Many patient versions (27/34) referred to or linked directly to the professional versions of the guidelines, but only half included a description of what a guideline is or how the guideline was developed. When guidelines were described in the patient version, it was usually at the back of the document. Emphasis was placed on the “experts” or committees of professionals and patient representatives who developed the guidelines: 21 documents stated that patients were involved in the development or review of the material. The amount of information about guidelines varied from a single statement to multiple paragraphs. NICE wrote, “NICE clinical guidelines advise the NHS [National Health Service] on caring for people with specific conditions or diseases and the treatments they should receive.” In contrast, the United States Preventive Task Force (USPSTF) patient summaries describe what are guidelines, how guidelines are produced, and how the evidence is graded. In addition to providing text within the document, SIGN also provided a link to a separate patient information booklet about the development of guidelines, and NICE included additional information on its website.
The majority (26/34) of patient versions provided links or contact information (such as telephone numbers) for additional information and support, typically at the end of the document (although sometimes within the document). However, the credibility of these links was sometimes compromised as some patient versions (4/26) also included a caveat about not being responsible for the content in those recommended sites.
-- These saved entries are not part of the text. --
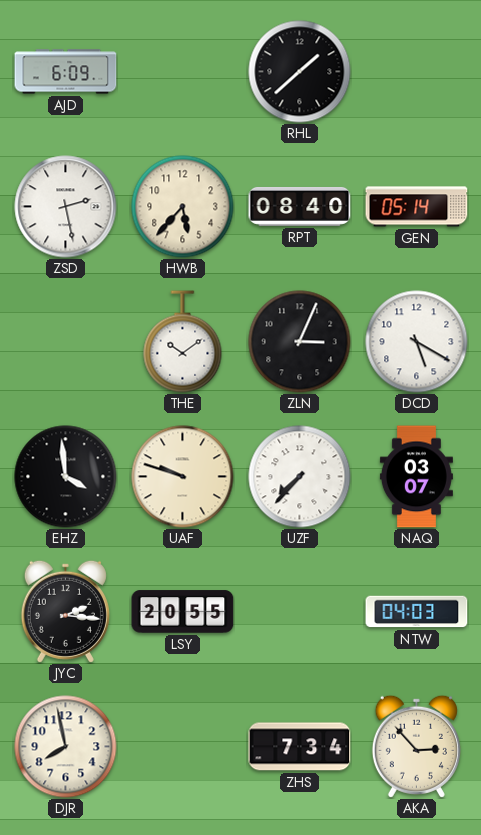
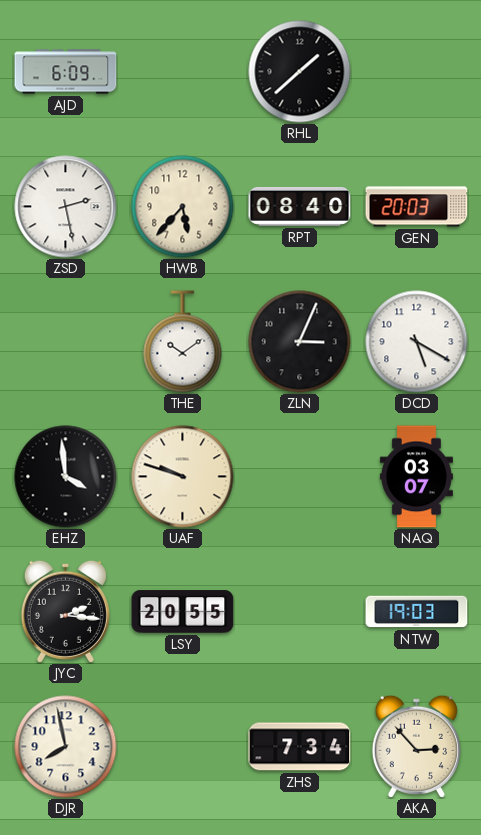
GEN: 05:14 -> 20:03
UZF: 7:37 -> none
NTW: 04:03 -> 19:03
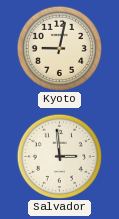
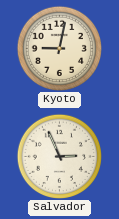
Salvador: 2:59 -> 2:56
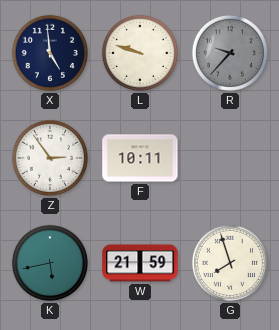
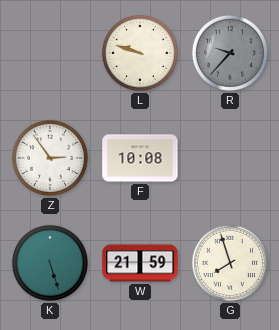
X: 4:59 -> none
F: 10:11 -> 10:08
K: 5:43 -> 5:27
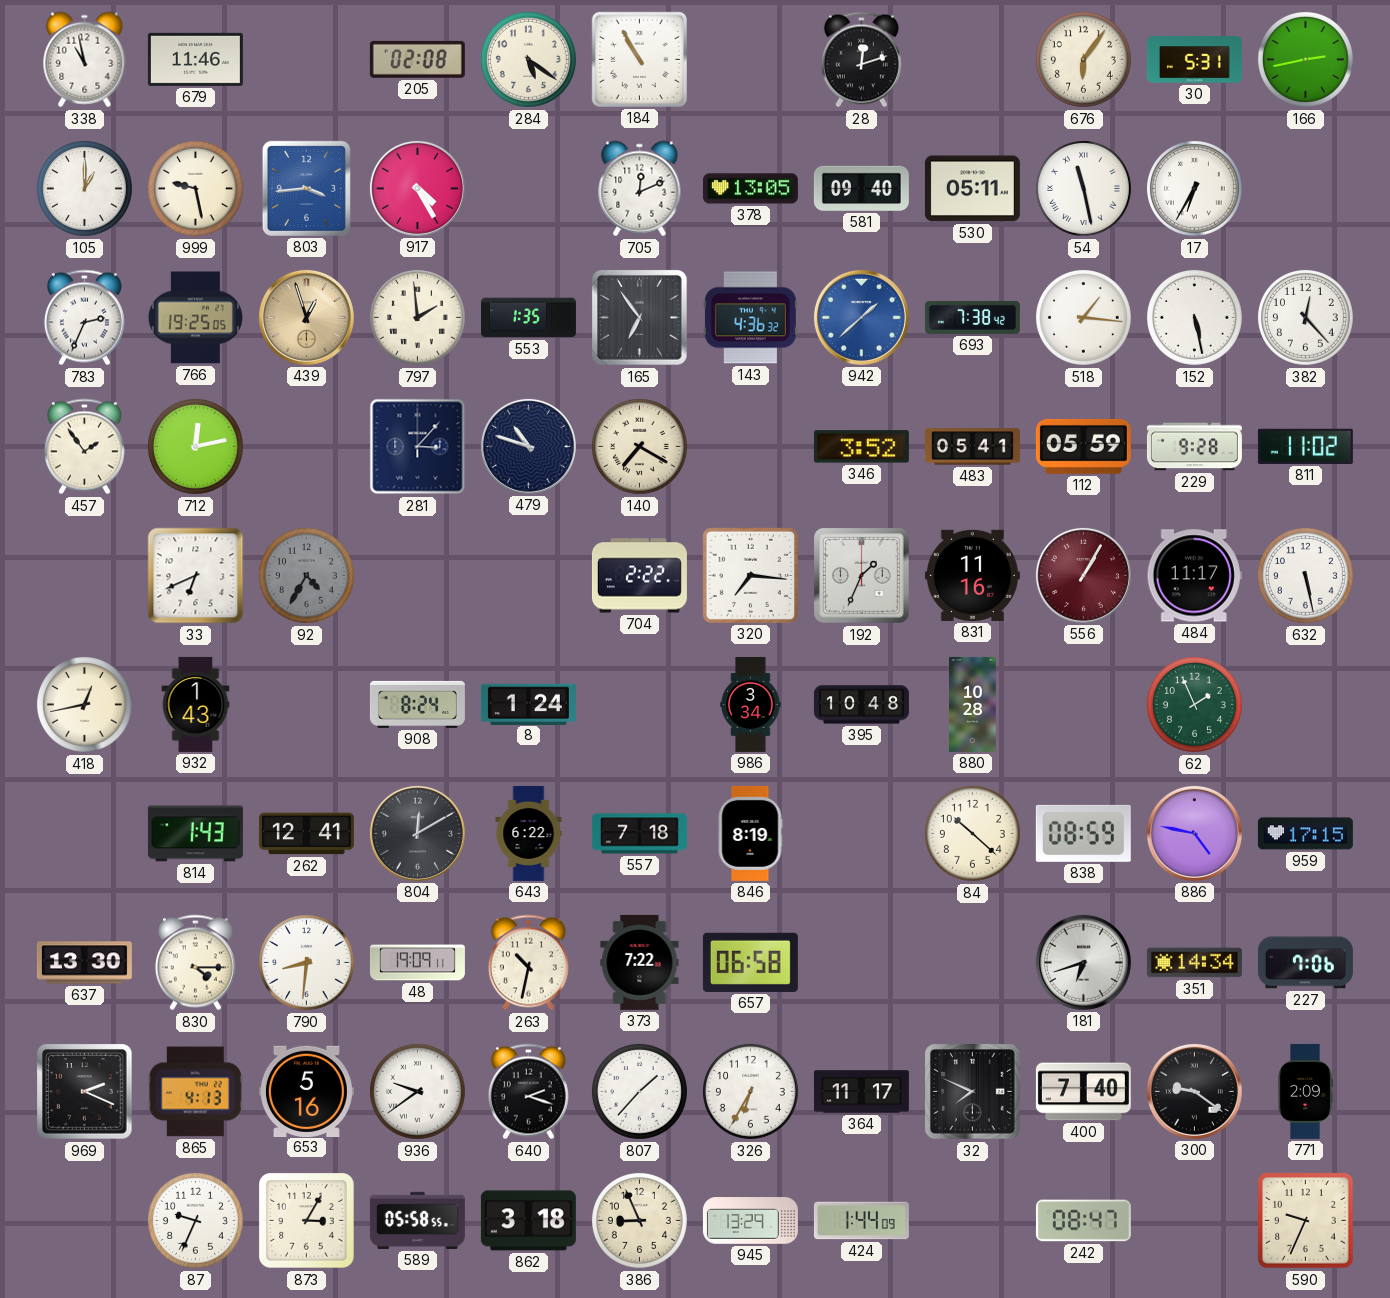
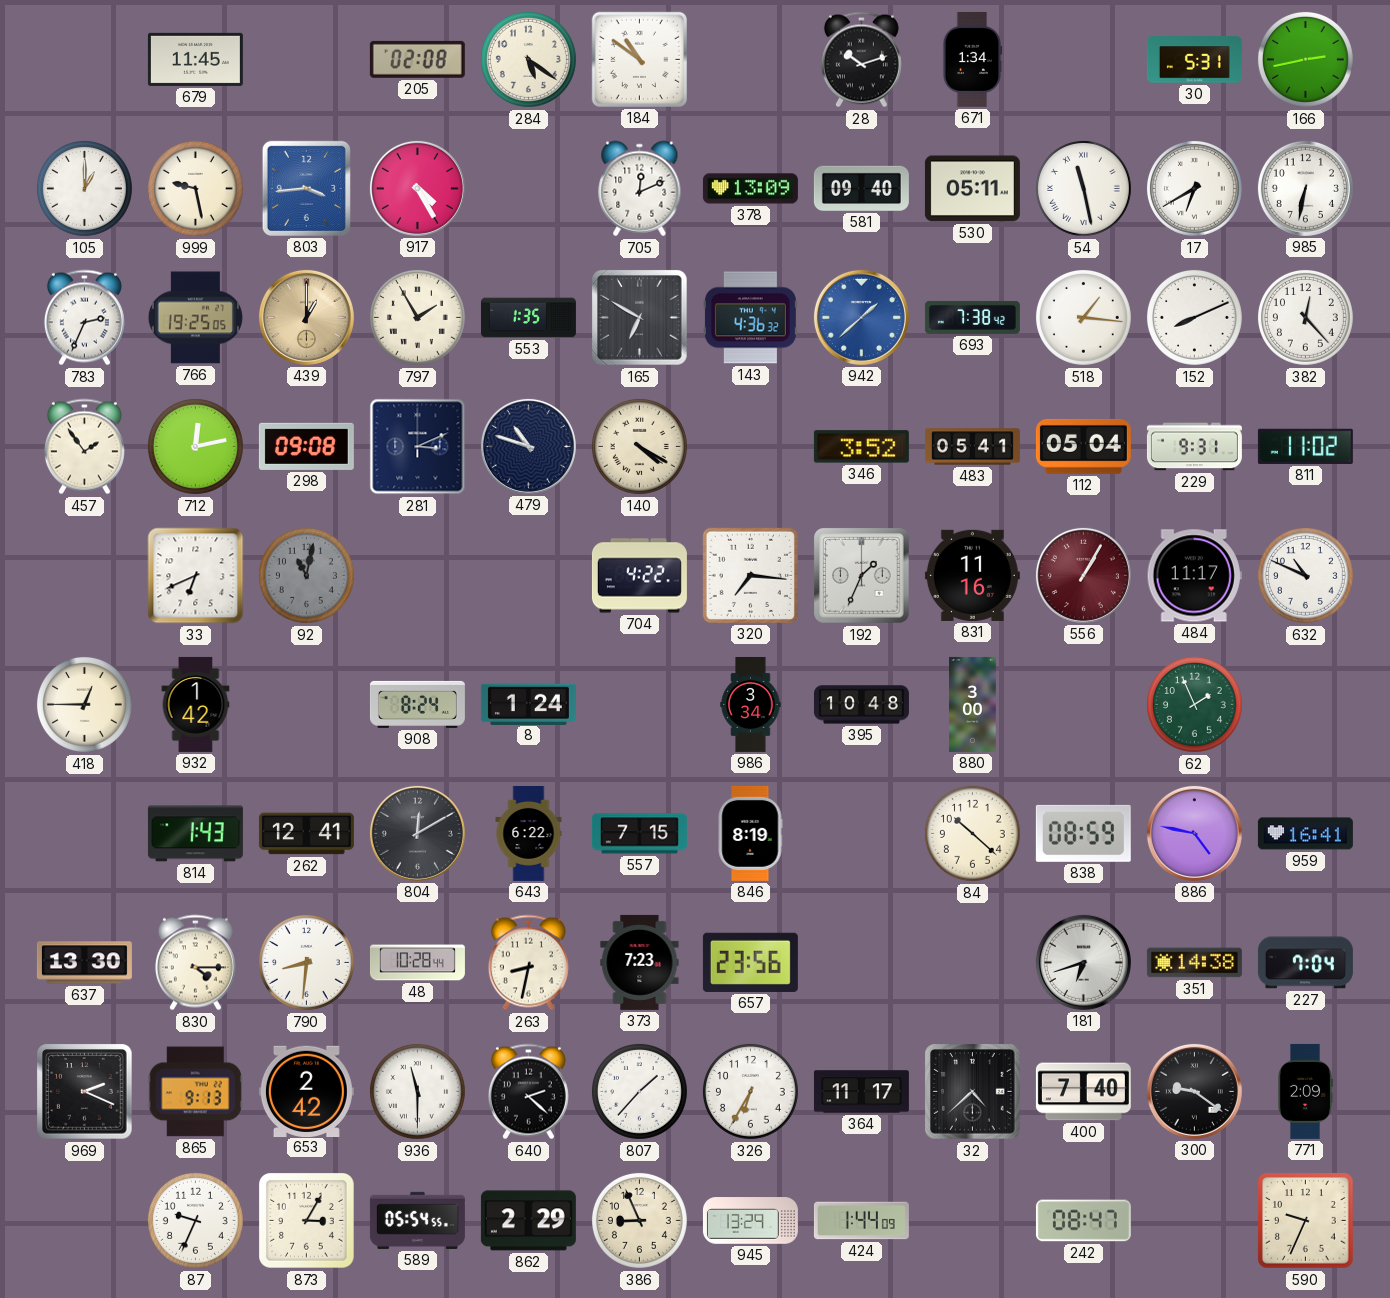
338: 10:58 -> none
679: 11:46 -> 11:45
184: 10:55 -> 10:51
28: 12:12 -> 10:12
671: none -> 1:34
676: 6:06 -> none
378: 13:05 -> 13:09
17: 6:35 -> 6:40
985: none -> 6:32
439: 12:57 -> 1:00
797: 1:59 -> 1:55
165: 6:54 -> 6:50
152: 5:28 -> 8:11
298: none -> 09:08
281: 3:07 -> 3:11
140: 7:20 -> 4:20
112: 05:59 -> 05:04
229: 9:28 -> 9:31
92: 4:35 -> 11:02
704: 2:22 -> 4:22
632: 5:28 -> 10:49
418: 12:43 -> 12:45
932: 1:43 -> 1:42
880: 10:28 -> 3:00
557: 7:18 -> 7:15
959: 17:15 -> 16:41
48: 19:09 -> 10:28
263: 10:32 -> 8:32
373: 7:22 -> 7:23
657: 06:58 -> 23:56
351: 14:34 -> 14:38
227: 7:06 -> 7:04
865: 4:13 -> 9:13
653: 5:16 -> 2:42
936: 9:39 -> 11:30
640: 2:18 -> 2:22
32: 7:49 -> 4:38
589: 05:58 -> 05:54
862: 3:18 -> 2:29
The majority of patient versions also encouraged people to talk to their health care provider for more information, but only 5 provided a section for “questions to ask your doctor.”
Credibility of the Information
In addition to referring to or providing a link to the professional version or providing the methods for development, the most common method used to convey credibility was the use of the logo of the professional association and, if applicable, the affiliated patient organization (32/34). NICE and the Royal College of Obstetrics and Gynaecology also referenced the Information Standard, SIGN referenced Crystal Mark/Plain English Campaign, and the Canadian Paediatric Society referenced the Health on the Net Code of Conduct.
Purpose of the Patient Versions
Twenty-one patient versions explicitly stated their purpose. All 21 aimed to educate or equip people with information. Eight stated an additional purpose: 6 stated that the goal was to empower people to obtain the “best care,” 1 version about human immunodeficiency virus (HIV) and pregnancy provided information for self-care and to stay healthy, and another about overactive bladder empowered patients to become more active by openly talking about the condition.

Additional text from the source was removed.